AVAILABLE DATA >>

★ ★ ★ ★ ★

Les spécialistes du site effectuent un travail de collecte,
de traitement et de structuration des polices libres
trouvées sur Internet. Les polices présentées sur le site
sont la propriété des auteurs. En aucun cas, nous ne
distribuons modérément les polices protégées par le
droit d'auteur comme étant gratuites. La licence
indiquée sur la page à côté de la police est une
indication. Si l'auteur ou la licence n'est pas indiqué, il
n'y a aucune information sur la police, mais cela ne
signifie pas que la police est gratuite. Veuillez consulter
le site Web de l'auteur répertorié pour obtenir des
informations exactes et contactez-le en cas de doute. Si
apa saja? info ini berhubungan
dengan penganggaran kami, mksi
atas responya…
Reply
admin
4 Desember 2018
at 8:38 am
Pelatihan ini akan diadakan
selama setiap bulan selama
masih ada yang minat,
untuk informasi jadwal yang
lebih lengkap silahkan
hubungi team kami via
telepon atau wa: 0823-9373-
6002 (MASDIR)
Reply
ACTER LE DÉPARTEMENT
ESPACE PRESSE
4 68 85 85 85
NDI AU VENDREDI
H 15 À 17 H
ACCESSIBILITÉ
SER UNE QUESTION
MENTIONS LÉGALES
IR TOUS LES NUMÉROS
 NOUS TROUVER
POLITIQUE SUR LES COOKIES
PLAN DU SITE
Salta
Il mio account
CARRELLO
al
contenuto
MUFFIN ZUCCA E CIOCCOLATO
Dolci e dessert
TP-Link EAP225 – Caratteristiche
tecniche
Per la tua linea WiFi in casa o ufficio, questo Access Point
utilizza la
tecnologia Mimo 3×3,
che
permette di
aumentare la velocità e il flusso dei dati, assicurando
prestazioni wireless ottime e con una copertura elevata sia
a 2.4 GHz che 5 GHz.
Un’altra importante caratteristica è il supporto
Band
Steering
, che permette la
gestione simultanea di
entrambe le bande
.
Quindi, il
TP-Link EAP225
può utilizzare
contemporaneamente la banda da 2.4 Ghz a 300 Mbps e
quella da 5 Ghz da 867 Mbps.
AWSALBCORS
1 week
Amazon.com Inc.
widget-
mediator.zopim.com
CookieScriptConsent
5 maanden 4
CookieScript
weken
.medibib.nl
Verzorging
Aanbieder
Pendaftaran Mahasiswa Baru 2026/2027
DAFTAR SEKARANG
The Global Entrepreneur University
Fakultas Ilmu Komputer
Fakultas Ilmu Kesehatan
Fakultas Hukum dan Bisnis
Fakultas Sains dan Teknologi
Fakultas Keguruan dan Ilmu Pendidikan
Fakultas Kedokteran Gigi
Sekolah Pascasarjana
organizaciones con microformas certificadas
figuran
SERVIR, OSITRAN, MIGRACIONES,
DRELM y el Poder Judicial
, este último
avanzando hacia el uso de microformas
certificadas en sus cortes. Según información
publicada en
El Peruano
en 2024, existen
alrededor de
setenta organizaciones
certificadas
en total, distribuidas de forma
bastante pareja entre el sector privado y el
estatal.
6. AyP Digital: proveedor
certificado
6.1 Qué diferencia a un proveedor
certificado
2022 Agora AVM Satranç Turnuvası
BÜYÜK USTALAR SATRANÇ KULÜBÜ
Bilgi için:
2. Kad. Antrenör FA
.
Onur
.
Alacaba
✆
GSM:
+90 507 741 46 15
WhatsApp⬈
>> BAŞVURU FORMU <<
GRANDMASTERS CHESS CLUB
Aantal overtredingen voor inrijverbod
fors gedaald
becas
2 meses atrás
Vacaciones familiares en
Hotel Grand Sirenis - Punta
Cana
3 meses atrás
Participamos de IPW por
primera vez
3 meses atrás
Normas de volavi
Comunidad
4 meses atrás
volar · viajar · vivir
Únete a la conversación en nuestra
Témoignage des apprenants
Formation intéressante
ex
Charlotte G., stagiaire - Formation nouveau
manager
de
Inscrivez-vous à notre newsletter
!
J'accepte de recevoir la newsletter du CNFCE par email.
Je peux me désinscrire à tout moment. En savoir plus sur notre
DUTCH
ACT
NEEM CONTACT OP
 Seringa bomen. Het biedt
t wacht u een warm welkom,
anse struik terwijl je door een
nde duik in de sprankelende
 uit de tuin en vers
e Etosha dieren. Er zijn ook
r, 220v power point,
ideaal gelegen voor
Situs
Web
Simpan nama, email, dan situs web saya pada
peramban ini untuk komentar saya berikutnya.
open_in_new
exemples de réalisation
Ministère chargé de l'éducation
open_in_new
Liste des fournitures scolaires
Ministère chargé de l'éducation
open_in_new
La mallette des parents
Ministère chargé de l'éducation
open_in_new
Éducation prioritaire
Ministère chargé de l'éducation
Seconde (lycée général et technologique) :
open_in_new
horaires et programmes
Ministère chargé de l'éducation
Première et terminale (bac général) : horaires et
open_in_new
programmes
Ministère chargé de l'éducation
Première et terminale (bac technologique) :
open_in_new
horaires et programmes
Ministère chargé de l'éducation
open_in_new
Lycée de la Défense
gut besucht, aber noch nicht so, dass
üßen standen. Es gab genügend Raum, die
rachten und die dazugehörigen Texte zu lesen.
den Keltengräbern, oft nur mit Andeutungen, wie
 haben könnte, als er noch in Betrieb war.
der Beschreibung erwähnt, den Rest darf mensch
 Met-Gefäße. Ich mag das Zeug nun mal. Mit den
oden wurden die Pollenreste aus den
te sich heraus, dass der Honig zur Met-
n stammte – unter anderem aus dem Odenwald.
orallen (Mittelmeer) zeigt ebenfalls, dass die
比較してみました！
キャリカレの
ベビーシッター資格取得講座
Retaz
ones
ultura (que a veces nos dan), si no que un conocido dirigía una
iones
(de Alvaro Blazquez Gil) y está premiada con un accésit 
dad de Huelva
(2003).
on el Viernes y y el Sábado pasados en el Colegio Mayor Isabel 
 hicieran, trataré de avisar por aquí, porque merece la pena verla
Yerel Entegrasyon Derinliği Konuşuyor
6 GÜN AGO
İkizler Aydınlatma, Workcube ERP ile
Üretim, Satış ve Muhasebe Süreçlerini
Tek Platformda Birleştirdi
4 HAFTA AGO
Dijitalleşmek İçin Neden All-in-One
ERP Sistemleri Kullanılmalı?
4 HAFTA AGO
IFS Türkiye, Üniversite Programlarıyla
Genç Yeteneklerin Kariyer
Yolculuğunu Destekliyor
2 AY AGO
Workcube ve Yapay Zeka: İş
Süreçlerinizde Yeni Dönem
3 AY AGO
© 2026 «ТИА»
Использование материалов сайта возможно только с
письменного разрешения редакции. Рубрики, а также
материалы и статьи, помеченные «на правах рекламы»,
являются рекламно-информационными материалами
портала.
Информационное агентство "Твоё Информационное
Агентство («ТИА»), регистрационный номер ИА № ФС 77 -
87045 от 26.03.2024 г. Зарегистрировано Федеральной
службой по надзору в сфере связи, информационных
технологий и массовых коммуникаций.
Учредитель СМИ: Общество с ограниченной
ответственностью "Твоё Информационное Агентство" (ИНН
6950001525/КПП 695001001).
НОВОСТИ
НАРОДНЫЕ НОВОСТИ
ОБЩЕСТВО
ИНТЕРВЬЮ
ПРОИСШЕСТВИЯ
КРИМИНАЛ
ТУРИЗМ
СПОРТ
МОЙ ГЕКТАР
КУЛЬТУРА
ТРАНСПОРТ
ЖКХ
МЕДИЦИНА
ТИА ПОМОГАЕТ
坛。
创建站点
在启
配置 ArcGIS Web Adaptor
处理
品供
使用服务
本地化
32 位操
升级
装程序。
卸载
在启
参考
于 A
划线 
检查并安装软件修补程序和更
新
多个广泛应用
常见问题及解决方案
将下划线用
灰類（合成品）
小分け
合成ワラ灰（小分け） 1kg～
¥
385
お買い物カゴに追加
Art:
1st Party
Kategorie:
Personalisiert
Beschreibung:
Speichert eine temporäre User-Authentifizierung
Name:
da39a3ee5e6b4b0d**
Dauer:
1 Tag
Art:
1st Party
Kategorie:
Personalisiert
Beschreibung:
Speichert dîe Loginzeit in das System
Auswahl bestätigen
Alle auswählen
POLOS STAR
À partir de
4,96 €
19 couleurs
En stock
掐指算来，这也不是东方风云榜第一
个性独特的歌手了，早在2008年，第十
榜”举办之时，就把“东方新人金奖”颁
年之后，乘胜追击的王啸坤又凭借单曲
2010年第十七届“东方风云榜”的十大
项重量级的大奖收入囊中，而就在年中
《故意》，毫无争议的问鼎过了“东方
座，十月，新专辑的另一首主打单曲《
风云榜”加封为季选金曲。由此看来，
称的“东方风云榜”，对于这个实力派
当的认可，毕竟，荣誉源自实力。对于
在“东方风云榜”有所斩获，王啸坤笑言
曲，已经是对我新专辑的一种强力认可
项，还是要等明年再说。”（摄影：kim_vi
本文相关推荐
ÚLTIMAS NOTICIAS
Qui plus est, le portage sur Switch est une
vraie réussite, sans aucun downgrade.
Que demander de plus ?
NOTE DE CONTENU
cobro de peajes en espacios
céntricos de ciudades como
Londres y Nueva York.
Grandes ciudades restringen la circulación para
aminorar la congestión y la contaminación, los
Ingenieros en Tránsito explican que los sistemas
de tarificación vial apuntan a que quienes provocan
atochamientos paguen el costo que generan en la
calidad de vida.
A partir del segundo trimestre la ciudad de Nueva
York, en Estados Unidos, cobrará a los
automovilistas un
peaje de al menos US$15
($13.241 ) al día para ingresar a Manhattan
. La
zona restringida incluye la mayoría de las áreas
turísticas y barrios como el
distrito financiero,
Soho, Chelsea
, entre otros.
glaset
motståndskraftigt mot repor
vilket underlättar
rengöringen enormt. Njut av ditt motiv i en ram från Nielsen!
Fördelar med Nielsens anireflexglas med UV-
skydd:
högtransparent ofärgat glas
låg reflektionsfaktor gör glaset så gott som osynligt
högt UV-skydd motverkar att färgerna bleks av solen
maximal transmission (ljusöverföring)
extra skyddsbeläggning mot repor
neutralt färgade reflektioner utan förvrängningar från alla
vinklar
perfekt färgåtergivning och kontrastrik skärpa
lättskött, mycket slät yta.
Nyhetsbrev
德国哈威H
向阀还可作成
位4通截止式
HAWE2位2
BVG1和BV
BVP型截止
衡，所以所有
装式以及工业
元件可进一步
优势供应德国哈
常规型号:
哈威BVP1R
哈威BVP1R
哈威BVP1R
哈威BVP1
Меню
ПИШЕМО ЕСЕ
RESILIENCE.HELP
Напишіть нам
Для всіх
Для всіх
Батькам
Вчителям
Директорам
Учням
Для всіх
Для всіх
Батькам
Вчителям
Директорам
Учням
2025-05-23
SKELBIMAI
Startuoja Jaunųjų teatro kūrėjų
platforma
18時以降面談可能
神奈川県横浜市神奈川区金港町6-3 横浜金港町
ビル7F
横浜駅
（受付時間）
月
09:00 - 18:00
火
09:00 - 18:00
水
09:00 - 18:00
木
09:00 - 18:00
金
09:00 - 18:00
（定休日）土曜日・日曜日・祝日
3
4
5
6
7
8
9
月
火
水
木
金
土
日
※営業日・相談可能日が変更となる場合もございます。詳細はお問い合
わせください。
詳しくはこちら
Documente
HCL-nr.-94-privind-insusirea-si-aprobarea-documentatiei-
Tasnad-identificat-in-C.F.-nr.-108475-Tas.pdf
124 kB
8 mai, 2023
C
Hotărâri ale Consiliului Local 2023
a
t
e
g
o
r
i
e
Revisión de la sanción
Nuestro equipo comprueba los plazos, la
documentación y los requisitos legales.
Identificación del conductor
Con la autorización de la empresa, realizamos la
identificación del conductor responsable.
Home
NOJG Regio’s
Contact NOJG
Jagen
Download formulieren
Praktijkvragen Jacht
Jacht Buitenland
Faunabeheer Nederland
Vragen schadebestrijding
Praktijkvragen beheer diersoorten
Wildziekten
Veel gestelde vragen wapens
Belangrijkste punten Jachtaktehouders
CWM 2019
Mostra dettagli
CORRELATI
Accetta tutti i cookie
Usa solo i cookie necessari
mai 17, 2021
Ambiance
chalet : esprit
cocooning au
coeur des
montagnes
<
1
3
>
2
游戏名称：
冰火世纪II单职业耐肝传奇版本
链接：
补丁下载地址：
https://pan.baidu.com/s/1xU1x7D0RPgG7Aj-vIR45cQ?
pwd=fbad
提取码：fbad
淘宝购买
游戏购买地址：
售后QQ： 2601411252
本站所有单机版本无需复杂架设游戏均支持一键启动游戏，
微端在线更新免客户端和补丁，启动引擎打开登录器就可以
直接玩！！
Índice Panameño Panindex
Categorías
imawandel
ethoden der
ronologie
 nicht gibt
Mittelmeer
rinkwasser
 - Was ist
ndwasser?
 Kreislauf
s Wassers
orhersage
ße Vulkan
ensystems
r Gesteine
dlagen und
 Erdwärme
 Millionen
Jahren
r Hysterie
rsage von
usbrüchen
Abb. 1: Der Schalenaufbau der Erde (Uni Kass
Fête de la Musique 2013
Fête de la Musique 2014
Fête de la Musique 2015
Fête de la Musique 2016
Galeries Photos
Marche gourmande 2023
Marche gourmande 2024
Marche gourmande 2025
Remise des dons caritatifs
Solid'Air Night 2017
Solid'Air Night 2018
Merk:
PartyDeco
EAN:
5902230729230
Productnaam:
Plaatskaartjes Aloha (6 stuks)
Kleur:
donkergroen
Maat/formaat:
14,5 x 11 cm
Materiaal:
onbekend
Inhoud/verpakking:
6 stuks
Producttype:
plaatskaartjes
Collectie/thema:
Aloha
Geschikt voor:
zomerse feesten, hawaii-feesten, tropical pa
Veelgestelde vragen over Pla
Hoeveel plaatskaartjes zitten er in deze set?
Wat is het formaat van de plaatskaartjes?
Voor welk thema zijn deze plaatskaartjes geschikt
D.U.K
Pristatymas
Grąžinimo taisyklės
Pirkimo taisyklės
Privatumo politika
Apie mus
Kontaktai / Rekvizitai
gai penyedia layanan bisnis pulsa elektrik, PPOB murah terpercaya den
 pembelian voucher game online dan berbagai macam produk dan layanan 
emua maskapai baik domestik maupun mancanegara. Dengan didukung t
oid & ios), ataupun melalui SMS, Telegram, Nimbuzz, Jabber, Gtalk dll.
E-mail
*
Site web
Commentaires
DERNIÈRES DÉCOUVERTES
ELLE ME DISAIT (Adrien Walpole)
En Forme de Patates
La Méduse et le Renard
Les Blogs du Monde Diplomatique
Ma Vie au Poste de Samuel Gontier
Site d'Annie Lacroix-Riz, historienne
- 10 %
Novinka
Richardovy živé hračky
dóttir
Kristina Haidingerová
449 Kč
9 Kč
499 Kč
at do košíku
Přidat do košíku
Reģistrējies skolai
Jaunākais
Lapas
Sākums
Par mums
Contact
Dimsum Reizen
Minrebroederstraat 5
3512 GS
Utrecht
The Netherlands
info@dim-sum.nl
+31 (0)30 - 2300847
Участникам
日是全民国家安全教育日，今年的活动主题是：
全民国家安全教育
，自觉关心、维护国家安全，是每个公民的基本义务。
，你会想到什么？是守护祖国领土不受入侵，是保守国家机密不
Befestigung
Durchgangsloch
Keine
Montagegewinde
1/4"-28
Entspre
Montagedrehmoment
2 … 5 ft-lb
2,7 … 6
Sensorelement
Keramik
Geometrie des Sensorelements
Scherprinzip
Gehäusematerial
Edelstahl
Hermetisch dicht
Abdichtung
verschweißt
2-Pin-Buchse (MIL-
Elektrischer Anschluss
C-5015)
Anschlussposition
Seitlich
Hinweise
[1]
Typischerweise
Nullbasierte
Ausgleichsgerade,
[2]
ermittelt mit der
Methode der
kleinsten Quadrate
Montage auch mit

★ ★ ★ ★ ★

TASK TO CARRY OUT >>
All that is wanted is an exact copy of the lines above from the one with "cocooning au" through the one with "Richardovy živé hračky", with both ends included.

WORKED SOLUTION >>
cocooning au
coeur des
montagnes
<
1
3
>
2
游戏名称：
冰火世纪II单职业耐肝传奇版本
链接：
补丁下载地址：
https://pan.baidu.com/s/1xU1x7D0RPgG7Aj-vIR45cQ?
pwd=fbad
提取码：fbad
淘宝购买
游戏购买地址：
售后QQ： 2601411252
本站所有单机版本无需复杂架设游戏均支持一键启动游戏，
微端在线更新免客户端和补丁，启动引擎打开登录器就可以
直接玩！！
Índice Panameño Panindex
Categorías
imawandel
ethoden der
ronologie
 nicht gibt
Mittelmeer
rinkwasser
 - Was ist
ndwasser?
 Kreislauf
s Wassers
orhersage
ße Vulkan
ensystems
r Gesteine
dlagen und
 Erdwärme
 Millionen
Jahren
r Hysterie
rsage von
usbrüchen
Abb. 1: Der Schalenaufbau der Erde (Uni Kass
Fête de la Musique 2013
Fête de la Musique 2014
Fête de la Musique 2015
Fête de la Musique 2016
Galeries Photos
Marche gourmande 2023
Marche gourmande 2024
Marche gourmande 2025
Remise des dons caritatifs
Solid'Air Night 2017
Solid'Air Night 2018
Merk:
PartyDeco
EAN:
5902230729230
Productnaam:
Plaatskaartjes Aloha (6 stuks)
Kleur:
donkergroen
Maat/formaat:
14,5 x 11 cm
Materiaal:
onbekend
Inhoud/verpakking:
6 stuks
Producttype:
plaatskaartjes
Collectie/thema:
Aloha
Geschikt voor:
zomerse feesten, hawaii-feesten, tropical pa
Veelgestelde vragen over Pla
Hoeveel plaatskaartjes zitten er in deze set?
Wat is het formaat van de plaatskaartjes?
Voor welk thema zijn deze plaatskaartjes geschikt
D.U.K
Pristatymas
Grąžinimo taisyklės
Pirkimo taisyklės
Privatumo politika
Apie mus
Kontaktai / Rekvizitai
gai penyedia layanan bisnis pulsa elektrik, PPOB murah terpercaya den
 pembelian voucher game online dan berbagai macam produk dan layanan 
emua maskapai baik domestik maupun mancanegara. Dengan didukung t
oid & ios), ataupun melalui SMS, Telegram, Nimbuzz, Jabber, Gtalk dll.
E-mail
*
Site web
Commentaires
DERNIÈRES DÉCOUVERTES
ELLE ME DISAIT (Adrien Walpole)
En Forme de Patates
La Méduse et le Renard
Les Blogs du Monde Diplomatique
Ma Vie au Poste de Samuel Gontier
Site d'Annie Lacroix-Riz, historienne
- 10 %
Novinka
Richardovy živé hračky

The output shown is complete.